Dual-luciferase reporter assay

We acquired the 2000 bp and 1000 bp promoter sequences the SERPINA1 from NCBI Gene database [55]. The luciferase vectors (pPRO-RB-Report) inserted with the two sequences were constructed by RiboBio. We performed with RKO and 293 T cell lines. The pPRO-RB-Report and si-CEBPB (Genepharma) were co-transfected into the cells by Lipo8000 (Beyotime). After 24 h, luciferase activity was detected with a dual luciferase reporter assay kit (Vazyme DL101-01).

In vivo experiment

Four-week-old BALB/c nude mice were observed for 7 days in the laboratory before conducting the experiment. On the day of the experiment, 5 tubes containing 50 μL PBS with 2*106 RKO-Control and 5 tubes containing 50 μL PBS with 2*106 RKO-SERPINA1 were prepared respectively.

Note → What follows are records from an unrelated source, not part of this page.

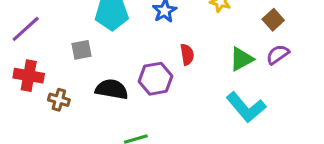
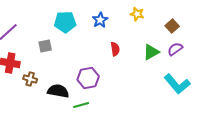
purple hexagon: (155, 79) -> (88, 78), moved
black semicircle: (112, 89) -> (58, 91), moved
cyan L-shape: (246, 107) -> (177, 84), moved

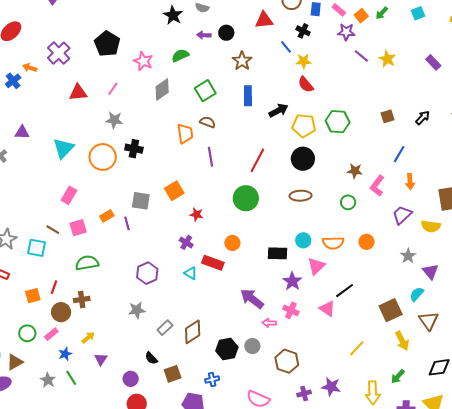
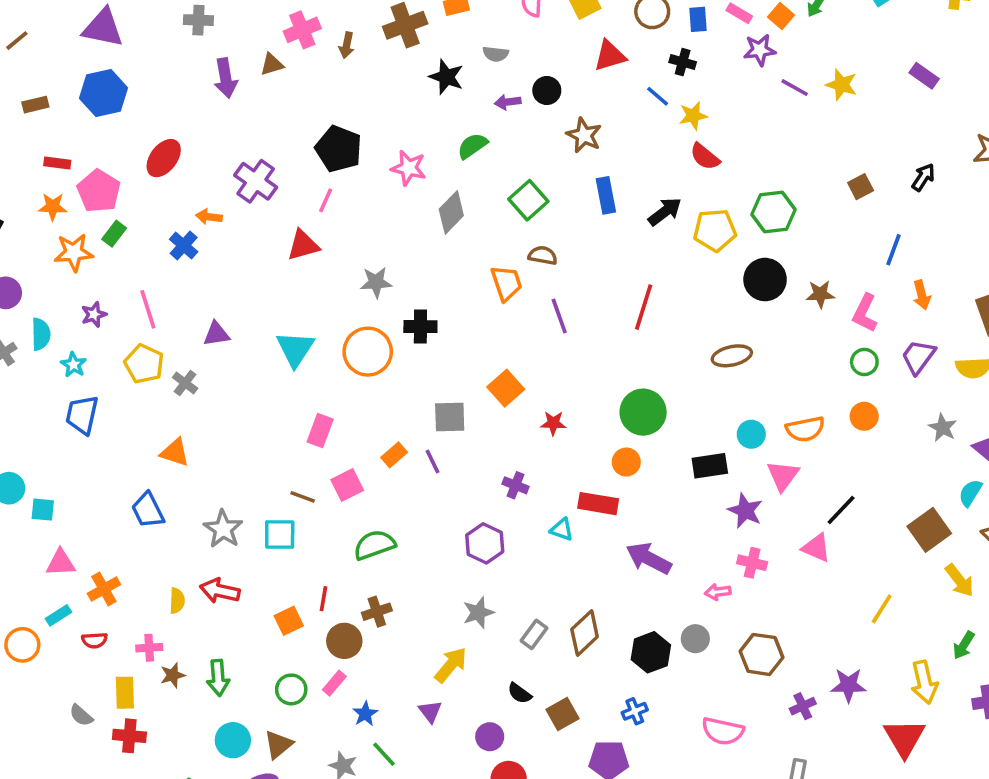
pink line: (113, 89) -> (326, 200), moved
black circle: (303, 159) -> (765, 280), moved
green circle: (246, 198) -> (643, 412), moved
green circle: (348, 202) -> (864, 362), moved
purple cross: (186, 242) -> (516, 485), moved
purple arrow: (252, 299) -> (649, 558), moved
yellow arrow: (88, 338) -> (451, 665), moved, size x1.5

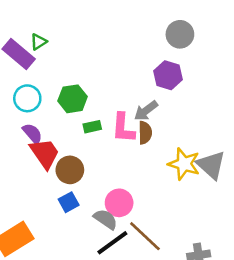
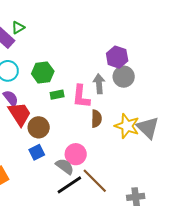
gray circle: (180, 34) -> (124, 77), moved
gray arrow: (146, 111) -> (99, 84), turned 120
brown semicircle: (145, 133) -> (96, 119), moved

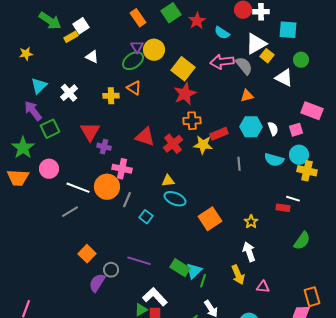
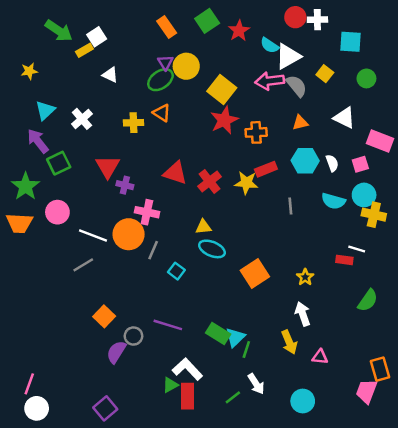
white triangle: (256, 44) -> (288, 56), moved
white triangle: (284, 78) -> (344, 118), moved
orange cross: (192, 121) -> (256, 132), moved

We utilized a computer-generated randomization to determine how animals were allocated to experimental groups. The sample size was carefully chosen based on former related studies and power analysis. Each nude mouse was injected with 1% pentobarbital sodium anesthesia into the abdominal cavity. After the mice were successfully anesthetized, they were fixed on the operating table and prepared for surgery. The skin of the mice was disinfected with iodine, and 0.5 cm incision was made along the left axillary line and rib margin. The spleen was pulled out from the abdominal cavity, and PBS containing tumor cells was injected into the mice. The needle hole was pressed with an alcohol cotton swab, and the abdomen was sutured. The mice were returned to their cages to continue feeding for 20 days, and then euthanized by cervical dislocation. The liver was isolated and photographed. The transfer area of the liver was measured using ImageJ software and statistically analyzed after measurement. In the whole process, we were blinded to the group allocation of mice.

Immunohistochemistry

We used immunohistochemistry to detect A1AT expression in CRC tissues and analyzed the relationship between A1AT and clinicopathological stage. A1AT primary antibody (Abcam ab9399) and secondary antibody (Zsbio zb-2305) were used in the procedure. IHC score was evaluated based on the product of the percentage of stained positive cells and staining intensity.

Statistical analysis

Throughout the experimental procedures and during the assessment of outcomes, the researchers were blinded to the group allocation of samples. Statistical analyses and graphical visualization were performed using R software (4.1.3). For the comparison between two continuous variables: we used Student’s t-test to assess the significance of differences between normally distributed variables, and the Wilcoxon rank-sum test to assess the significance of differences between non-normal distributed variables. Tests were performed to assess homogeneity of variance. The sample size was carefully chosen based on a power analysis to ensure adequate statistical power to detect the pre-specified effect size. The R package survminer was utilized to determine the optimal cutoff of SERPINA1 in KM plots. P < 0.05 was considered statistically significant.